Stored data entries
*** Begin section ***
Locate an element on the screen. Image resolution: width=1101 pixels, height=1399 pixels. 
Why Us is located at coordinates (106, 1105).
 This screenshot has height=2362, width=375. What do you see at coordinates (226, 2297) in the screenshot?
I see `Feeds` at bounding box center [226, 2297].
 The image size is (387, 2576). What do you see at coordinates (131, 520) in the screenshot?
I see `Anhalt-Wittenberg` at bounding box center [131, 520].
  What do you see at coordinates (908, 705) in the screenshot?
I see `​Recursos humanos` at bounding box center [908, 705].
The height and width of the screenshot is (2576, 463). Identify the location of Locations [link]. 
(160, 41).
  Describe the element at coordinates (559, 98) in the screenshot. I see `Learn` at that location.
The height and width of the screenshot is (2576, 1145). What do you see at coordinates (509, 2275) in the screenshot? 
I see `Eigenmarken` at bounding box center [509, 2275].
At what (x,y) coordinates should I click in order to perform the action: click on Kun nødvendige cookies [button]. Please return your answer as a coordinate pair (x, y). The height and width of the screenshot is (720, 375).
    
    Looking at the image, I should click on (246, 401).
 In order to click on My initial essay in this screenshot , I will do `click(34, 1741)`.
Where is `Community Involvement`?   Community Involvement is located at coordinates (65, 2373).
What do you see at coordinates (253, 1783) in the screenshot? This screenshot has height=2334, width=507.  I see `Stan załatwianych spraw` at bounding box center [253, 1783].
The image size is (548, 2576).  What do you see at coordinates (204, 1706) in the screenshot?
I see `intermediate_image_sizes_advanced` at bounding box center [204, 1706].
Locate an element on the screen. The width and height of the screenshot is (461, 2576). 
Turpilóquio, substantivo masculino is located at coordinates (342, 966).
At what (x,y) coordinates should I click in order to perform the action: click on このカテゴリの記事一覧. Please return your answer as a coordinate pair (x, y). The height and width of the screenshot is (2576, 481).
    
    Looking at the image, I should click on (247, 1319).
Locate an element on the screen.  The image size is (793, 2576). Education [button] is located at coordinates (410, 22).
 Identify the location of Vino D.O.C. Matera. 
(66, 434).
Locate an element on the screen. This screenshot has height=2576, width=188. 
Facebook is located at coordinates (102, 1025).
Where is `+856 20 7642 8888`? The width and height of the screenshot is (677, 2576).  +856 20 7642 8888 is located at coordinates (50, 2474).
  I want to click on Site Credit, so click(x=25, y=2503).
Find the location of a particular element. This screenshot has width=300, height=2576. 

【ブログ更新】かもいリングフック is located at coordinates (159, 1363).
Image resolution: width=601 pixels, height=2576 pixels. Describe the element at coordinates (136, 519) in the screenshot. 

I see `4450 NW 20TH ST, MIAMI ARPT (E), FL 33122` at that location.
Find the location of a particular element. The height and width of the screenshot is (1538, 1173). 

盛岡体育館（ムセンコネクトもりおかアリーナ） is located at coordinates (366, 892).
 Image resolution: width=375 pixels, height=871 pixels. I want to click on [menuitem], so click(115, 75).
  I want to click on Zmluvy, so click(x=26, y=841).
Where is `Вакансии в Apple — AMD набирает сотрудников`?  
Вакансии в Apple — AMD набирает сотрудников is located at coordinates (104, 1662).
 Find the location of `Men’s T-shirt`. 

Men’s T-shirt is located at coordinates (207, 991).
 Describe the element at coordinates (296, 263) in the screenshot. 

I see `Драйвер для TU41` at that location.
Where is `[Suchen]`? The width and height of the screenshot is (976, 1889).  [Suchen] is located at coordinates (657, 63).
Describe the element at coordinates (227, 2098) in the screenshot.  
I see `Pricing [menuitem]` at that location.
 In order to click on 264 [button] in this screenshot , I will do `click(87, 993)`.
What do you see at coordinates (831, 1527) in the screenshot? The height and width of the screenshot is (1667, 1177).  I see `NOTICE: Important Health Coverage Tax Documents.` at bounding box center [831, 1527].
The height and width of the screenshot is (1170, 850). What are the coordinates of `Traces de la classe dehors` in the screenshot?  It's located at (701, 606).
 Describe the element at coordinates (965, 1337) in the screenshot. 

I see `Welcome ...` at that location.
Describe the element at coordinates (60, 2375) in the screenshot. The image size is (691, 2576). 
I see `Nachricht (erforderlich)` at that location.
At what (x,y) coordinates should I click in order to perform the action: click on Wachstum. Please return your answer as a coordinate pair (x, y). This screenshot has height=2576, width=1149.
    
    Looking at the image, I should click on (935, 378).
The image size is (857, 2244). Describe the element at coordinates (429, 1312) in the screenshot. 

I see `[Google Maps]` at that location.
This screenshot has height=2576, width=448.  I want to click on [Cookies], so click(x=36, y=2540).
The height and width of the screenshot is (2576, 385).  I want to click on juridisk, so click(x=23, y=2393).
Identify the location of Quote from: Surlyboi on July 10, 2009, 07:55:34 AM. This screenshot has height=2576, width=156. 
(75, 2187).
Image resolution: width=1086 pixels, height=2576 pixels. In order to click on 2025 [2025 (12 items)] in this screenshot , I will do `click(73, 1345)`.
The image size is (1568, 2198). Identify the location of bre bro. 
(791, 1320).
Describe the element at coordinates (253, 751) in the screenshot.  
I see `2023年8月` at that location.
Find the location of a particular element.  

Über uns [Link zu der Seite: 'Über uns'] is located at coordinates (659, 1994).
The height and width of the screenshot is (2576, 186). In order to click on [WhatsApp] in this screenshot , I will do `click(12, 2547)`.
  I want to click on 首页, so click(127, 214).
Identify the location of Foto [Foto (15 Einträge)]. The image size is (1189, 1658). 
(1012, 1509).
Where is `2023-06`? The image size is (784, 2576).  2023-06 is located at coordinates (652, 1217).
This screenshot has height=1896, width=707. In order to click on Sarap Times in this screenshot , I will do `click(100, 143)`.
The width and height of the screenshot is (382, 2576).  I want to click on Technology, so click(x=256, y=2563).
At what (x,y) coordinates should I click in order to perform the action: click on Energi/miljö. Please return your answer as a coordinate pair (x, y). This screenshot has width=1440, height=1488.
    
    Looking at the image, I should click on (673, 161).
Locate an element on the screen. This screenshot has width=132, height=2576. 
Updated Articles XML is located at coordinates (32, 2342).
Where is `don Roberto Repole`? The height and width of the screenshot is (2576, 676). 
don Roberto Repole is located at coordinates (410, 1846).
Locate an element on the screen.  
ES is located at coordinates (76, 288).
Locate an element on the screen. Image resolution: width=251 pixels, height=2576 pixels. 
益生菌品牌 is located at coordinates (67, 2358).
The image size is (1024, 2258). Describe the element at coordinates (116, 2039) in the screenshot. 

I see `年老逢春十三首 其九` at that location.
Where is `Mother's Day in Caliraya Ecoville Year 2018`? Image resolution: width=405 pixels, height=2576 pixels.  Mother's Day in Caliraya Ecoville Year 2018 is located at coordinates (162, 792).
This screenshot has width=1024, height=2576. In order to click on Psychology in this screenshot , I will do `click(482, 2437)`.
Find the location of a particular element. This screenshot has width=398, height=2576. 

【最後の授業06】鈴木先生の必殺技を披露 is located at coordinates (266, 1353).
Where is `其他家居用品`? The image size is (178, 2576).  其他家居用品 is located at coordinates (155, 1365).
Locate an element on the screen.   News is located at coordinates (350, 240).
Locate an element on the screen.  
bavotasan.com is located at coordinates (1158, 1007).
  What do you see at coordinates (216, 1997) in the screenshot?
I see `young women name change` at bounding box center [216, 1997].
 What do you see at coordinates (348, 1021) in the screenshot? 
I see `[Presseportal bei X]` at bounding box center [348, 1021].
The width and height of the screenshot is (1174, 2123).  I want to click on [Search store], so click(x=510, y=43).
*** End section ***
For the lines above, output exactly those from the line containing "The height and width of the screenshot is (2576, 463)." through the line containing "In order to click on My", and skip the others.

The height and width of the screenshot is (2576, 463). Identify the location of Locations [link]. 
(160, 41).
  Describe the element at coordinates (559, 98) in the screenshot. I see `Learn` at that location.
The height and width of the screenshot is (2576, 1145). What do you see at coordinates (509, 2275) in the screenshot? 
I see `Eigenmarken` at bounding box center [509, 2275].
At what (x,y) coordinates should I click in order to perform the action: click on Kun nødvendige cookies [button]. Please return your answer as a coordinate pair (x, y). The height and width of the screenshot is (720, 375).
    
    Looking at the image, I should click on (246, 401).
 In order to click on My initial essay in this screenshot , I will do `click(34, 1741)`.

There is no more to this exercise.